A Sense of Duty

CURESummer 2008
Volume 7
Issue 2

A soldier returns home to help his sister through leukemia treatment.

After a successful bout with acute lymphocytic leukemia in 2000, Stephanie Perkins, 29, of Walla Walla, Washington, and her family knew what it would take to battle the recurrence that appeared in 2007. A stem cell transplant was the best option for cure, so Stephanie's family members were tested to find a match, including her little brother, a soldier stationed in Iraq. Working with military officials, Army Spc. John Perkins, 27, was able to quickly fly to Washington to see if he was a match to Stephanie.

After testing, John returned to Iraq, but several weeks later, he came home permanently to help care for Stephanie. After the initial plan of rotating caregiving duties between family members fell through, John became his sister’s full-time caregiver, helping her through treatment, severe side effects, and recovery.

“It was hard for him to leave his fellow soldiers in Iraq,” says Stephanie, who received treatment in Seattle. “It was harder still to be alone with me five hours away from any other family.”

Through it all, she says, John was upbeat and inspiring. “I really don’t know how he did it.”

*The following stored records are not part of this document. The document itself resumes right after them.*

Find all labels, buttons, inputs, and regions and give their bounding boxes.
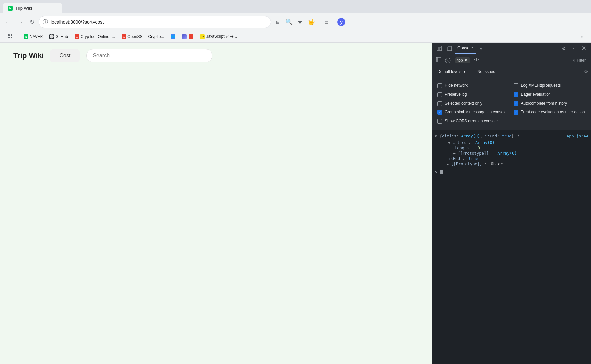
show-cors-label: Show CORS errors in console xyxy=(445,118,498,124)
proto-arr-arrow[interactable]: ► xyxy=(453,151,456,156)
settings-left-col: Hide network Preserve log Selected conte… xyxy=(437,81,510,126)
prototype-obj-node: ► [[Prototype]] : Object xyxy=(439,161,591,167)
js-label: JavaScript 정규... xyxy=(206,34,237,39)
devtools-more-options[interactable]: ⋮ xyxy=(569,44,578,53)
cities-value: Array(0) xyxy=(475,140,495,145)
globe1-favicon: 🌐 xyxy=(171,34,175,39)
log-levels-button[interactable]: Default levels ▼ xyxy=(435,68,469,75)
log-xml-row: Log XMLHttpRequests xyxy=(514,81,586,90)
proto-arr-colon: : xyxy=(491,151,495,156)
search-button[interactable]: 🔍 xyxy=(284,17,294,27)
group-similar-row: Group similar messages in console xyxy=(437,108,510,117)
selected-context-label: Selected context only xyxy=(445,101,482,106)
tab-favicon: N xyxy=(8,6,13,11)
eager-eval-checkbox[interactable] xyxy=(514,92,518,97)
reload-button[interactable]: ↻ xyxy=(27,17,37,27)
devtools-third-bar: Default levels ▼ No Issues ⚙ xyxy=(432,66,591,77)
settings-right-col: Log XMLHttpRequests Eager evaluation Aut… xyxy=(514,81,586,117)
isend-colon: : xyxy=(462,156,466,161)
filter-button[interactable]: ▿ Filter xyxy=(570,56,588,64)
red-favicon xyxy=(189,34,193,39)
profile-button[interactable]: y xyxy=(336,17,347,27)
website-content: Trip Wiki Cost xyxy=(0,43,432,364)
console-source-link[interactable]: App.js:44 xyxy=(564,134,588,138)
bookmark-globe1[interactable]: 🌐 xyxy=(168,33,178,40)
bookmark-apps[interactable] xyxy=(5,33,15,40)
bookmark-openssl[interactable]: O OpenSSL - CrypTo... xyxy=(119,33,167,40)
length-key: length xyxy=(455,146,469,150)
eager-eval-label: Eager evaluation xyxy=(521,92,551,97)
isend-key: isEnd xyxy=(448,156,460,161)
preserve-log-label: Preserve log xyxy=(445,92,467,97)
nav-actions: ⊞ 🔍 ★ 🤟 ▤ y xyxy=(272,17,347,27)
bookmark-button[interactable]: ★ xyxy=(295,17,305,27)
svg-rect-3 xyxy=(436,57,441,62)
security-icon: ⓘ xyxy=(43,19,48,26)
bookmark-cryptool[interactable]: C CrypTool-Online -... xyxy=(72,33,118,40)
translate-button[interactable]: ⊞ xyxy=(272,17,283,27)
console-obj-tree: ▼ cities : Array(0) length : 0 ► [[Proto… xyxy=(432,140,591,167)
eager-eval-row: Eager evaluation xyxy=(514,90,586,99)
settings-row-1: Hide network Preserve log Selected conte… xyxy=(432,80,591,127)
issues-button[interactable]: No Issues xyxy=(475,68,498,75)
search-input[interactable] xyxy=(86,49,212,62)
sidebar-toggle-button[interactable] xyxy=(435,56,443,65)
devtools-more-tabs[interactable]: » xyxy=(476,44,486,53)
sort-cost-button[interactable]: Cost xyxy=(50,49,80,62)
naver-label: NAVER xyxy=(30,34,43,39)
expand-arrow-main[interactable]: ▼ xyxy=(435,134,437,138)
levels-arrow: ▼ xyxy=(463,69,466,74)
eye-button[interactable]: 👁 xyxy=(472,57,481,64)
devtools-close-button[interactable]: ✕ xyxy=(579,44,588,53)
autocomplete-checkbox[interactable] xyxy=(514,101,518,106)
cities-colon: : xyxy=(469,140,473,145)
filter-label: Filter xyxy=(577,58,586,63)
back-button[interactable]: ← xyxy=(3,17,13,27)
devtools-second-bar: ⃠ top ▼ 👁 ▿ Filter xyxy=(432,54,591,66)
cities-expand-arrow[interactable]: ▼ xyxy=(448,140,450,145)
context-selector[interactable]: top ▼ xyxy=(455,57,470,63)
selected-context-checkbox[interactable] xyxy=(437,101,442,106)
autocomplete-row: Autocomplete from history xyxy=(514,99,586,108)
preserve-log-checkbox[interactable] xyxy=(437,92,442,97)
devtools-settings-icon[interactable]: ⚙ xyxy=(559,44,568,53)
openssl-favicon: O xyxy=(122,34,126,39)
proto-obj-arrow[interactable]: ► xyxy=(447,162,449,166)
nav-bar: ← → ↻ ⓘ localhost:3000/?sort=cost ⊞ 🔍 ★ … xyxy=(0,13,591,31)
forward-button[interactable]: → xyxy=(15,17,25,27)
clear-console-button[interactable]: ⃠ xyxy=(445,56,453,65)
cast-button[interactable]: ▤ xyxy=(321,17,332,27)
console-prompt: > xyxy=(432,167,591,176)
devtools-toolbar: Console » ⚙ ⋮ ✕ xyxy=(432,43,591,54)
treat-code-checkbox[interactable] xyxy=(514,110,518,115)
svg-rect-2 xyxy=(448,47,451,50)
devtools-elements-icon[interactable] xyxy=(435,44,444,53)
context-label: top xyxy=(457,58,463,63)
address-bar[interactable]: ⓘ localhost:3000/?sort=cost xyxy=(39,16,271,28)
active-tab[interactable]: N Trip Wiki xyxy=(3,3,62,13)
length-colon: : xyxy=(471,146,475,150)
bookmark-globe2[interactable] xyxy=(179,33,196,40)
bookmark-naver[interactable]: N NAVER xyxy=(21,33,45,40)
prototype-obj-label: [[Prototype]] xyxy=(451,162,482,166)
autocomplete-label: Autocomplete from history xyxy=(521,101,567,106)
website-header: Trip Wiki Cost xyxy=(0,43,432,69)
console-output: ▼ {cities: Array(0), isEnd: true} i App.… xyxy=(432,130,591,364)
settings-dropdown: Hide network Preserve log Selected conte… xyxy=(432,77,591,130)
console-settings-button[interactable]: ⚙ xyxy=(584,68,588,75)
levels-label: Default levels xyxy=(437,69,461,74)
log-xml-checkbox[interactable] xyxy=(514,83,518,88)
bookmark-github[interactable]: ⚪ GitHub xyxy=(47,33,70,40)
group-similar-checkbox[interactable] xyxy=(437,110,442,115)
bookmarks-more[interactable]: » xyxy=(579,33,586,41)
extensions-button[interactable]: 🤟 xyxy=(306,17,317,27)
cities-node: ▼ cities : Array(0) xyxy=(439,140,591,145)
hide-network-checkbox[interactable] xyxy=(437,83,442,88)
bookmark-js[interactable]: JS JavaScript 정규... xyxy=(197,32,239,41)
console-tab[interactable]: Console xyxy=(455,43,476,54)
filter-icon: ▿ xyxy=(573,58,575,63)
devtools-sources-icon[interactable] xyxy=(445,44,454,53)
group-similar-label: Group similar messages in console xyxy=(445,109,507,115)
show-cors-checkbox[interactable] xyxy=(437,119,442,124)
openssl-label: OpenSSL - CrypTo... xyxy=(127,34,164,39)
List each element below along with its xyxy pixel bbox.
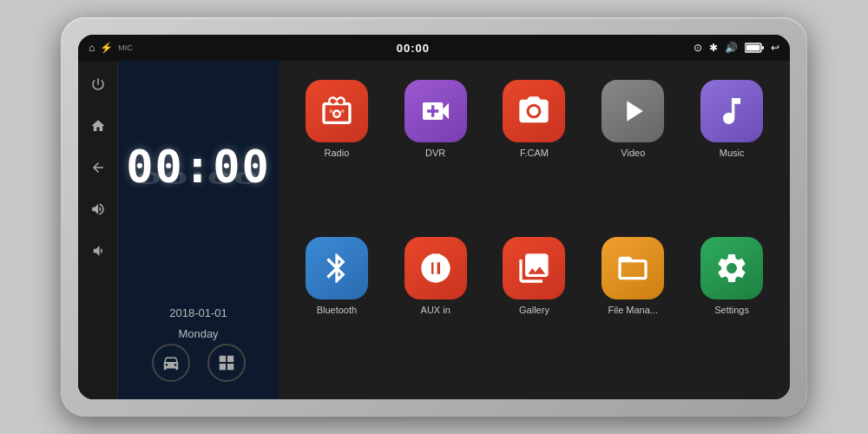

“It wasn’t easy,” John says with a laugh, “but at the same time it wasn’t too bad, coming from the war zone. It might have seemed overwhelming, but I was used to it.”

Now officially out of the military, John says Stephanie's battle with leukemia had a lasting impression on him. After a blood infection left her with a clot in her lungs, Stephanie was in intensive care for a week. John stayed with her at the hospital, hoping for the best, and carefully watching the revolving teams of medical professionals take care of her. “It inspired me to become a respiratory therapist,” says John, who is currently taking classes toward the accreditation.